INSTRUCTIONS TO FOLLOW> Except for the images, repeat the entries below word for word.

EXERCISE MATERIAL>

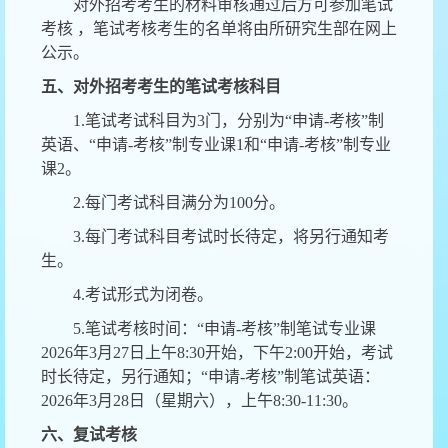
对外招考考生的材料审核通过后方可参加笔试
考核
，笔试考核考生的名单将由所研究生部在网上
公示。
五、对外招考考生的笔试考核科目
1.笔试考试科目为3门，分别为“申请-考核”制
英语、“申请-考核”制专业课1和“申请-考核”制专业
课2。
2.每门考试科目满分为100分。
3.每门考试科目考试时长待定，将另行通知考
生。
4.考试形式为闭卷。
5.笔试考核时间：“申请-考核”制笔试专业课
202
6
年
3月2
7
日上午
8:
30
开始，下午
2:
00
开始，考试
时长待定，另行通知；
“申请-考核”制笔试英语：
202
6
年
3月
2
8
日（星期六），上午
8:30-11:30。
六、复试考核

RESPONSE AREA>
对外招考考生的材料审核通过后方可参加笔试
考核
，笔试考核考生的名单将由所研究生部在网上
公示。
五、对外招考考生的笔试考核科目
1.笔试考试科目为3门，分别为“申请-考核”制
英语、“申请-考核”制专业课1和“申请-考核”制专业
课2。
2.每门考试科目满分为100分。
3.每门考试科目考试时长待定，将另行通知考
生。
4.考试形式为闭卷。
5.笔试考核时间：“申请-考核”制笔试专业课
202
6
年
3月2
7
日上午
8:
30
开始，下午
2:
00
开始，考试
时长待定，另行通知；
“申请-考核”制笔试英语：
202
6
年
3月
2
8
日（星期六），上午
8:30-11:30。
六、复试考核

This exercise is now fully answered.